That fault is quite typical of a driver bug, and it's the VGA device
(rather its driver) that is culpable. The IOMMU caught the VGA device
trying to do a DMA write to a buffer mapped r/o.
> The full output of fsck and full dmesg are at the URL below.
>
> I don't know that DMAR is resulting in my repeated filesystem
> corruption, but it does seem like a potential cause (and would explain
> why I'm seeing this whereas most people aren't, since few people are
> using VT-d *and* i915).
I do use it every day on my primary workstation (x200), and haven't
had any issue (I'm using ext3).
> I see that the BROKEN_GFX_WA code has been removed; do we actually
> believe that the relevant code is working? Could it be corrupting my
> AHCI DMAs if not?
It should be for your adapter (after 66a4fe0c merged in agp fixes).
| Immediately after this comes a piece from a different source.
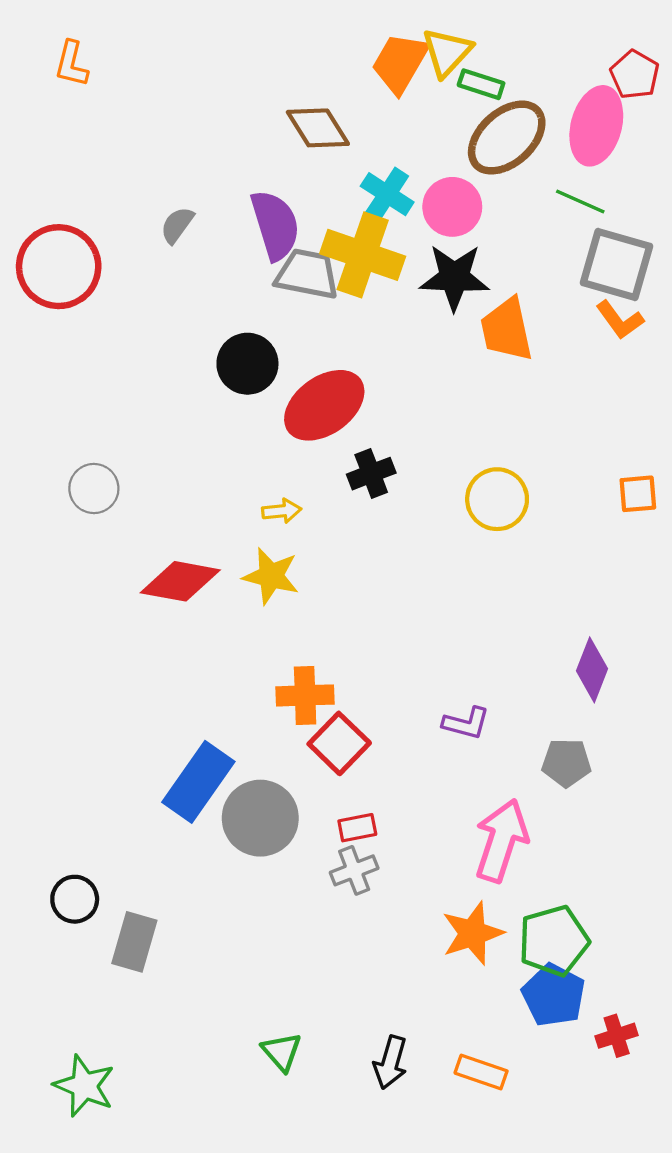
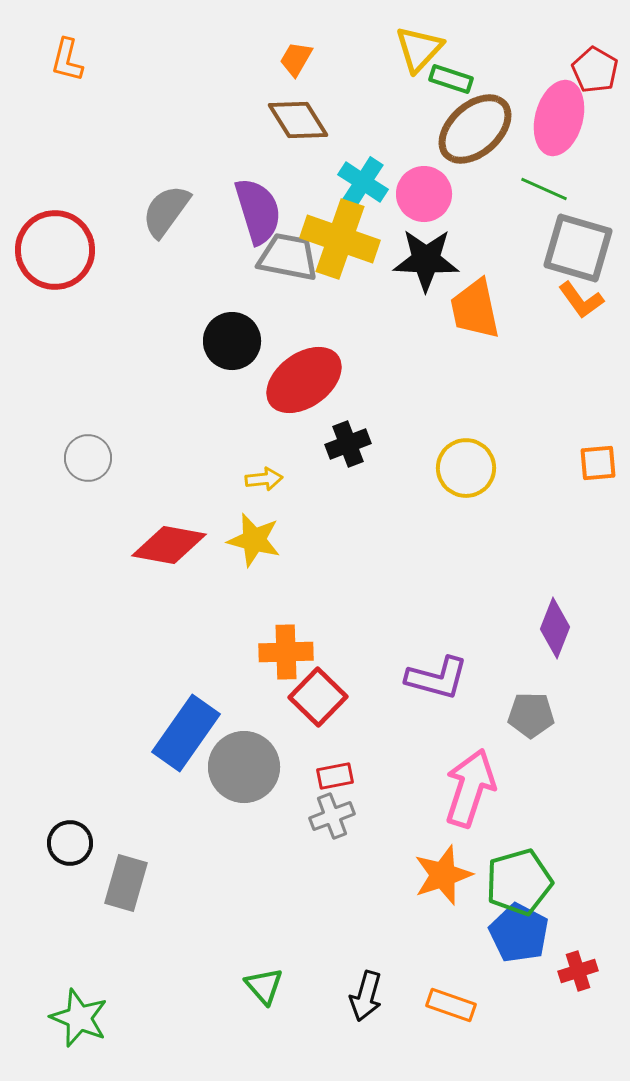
orange trapezoid: (400, 63) -> (296, 59), moved, size x0.6
gray semicircle: (177, 225) -> (166, 211), size x1.5
purple L-shape: (466, 723) -> (437, 678), size x1.4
While it could still be broken (aside of the initial faults before the
device is even initialized in Linux -- I'm not seeing any faults, btw),
iommu=pt will put all devices in a 1:1 mapped domain and would suppress
the DMAR faults you see (similar to intel_iommu=off, but allowing the
iommu to still be used for pci device assignment). However, doing that
or enabling the gfx workaround would allow the device to generate invalid
DMA requests since if effectively disables the IOMMU for the gfx device,
which would leave a better opportunity for DMA related corruption.
The earlier fs issues we saw w/ the IOMMU were when it was actively
blocking disk DMA requests, but that's not happening here.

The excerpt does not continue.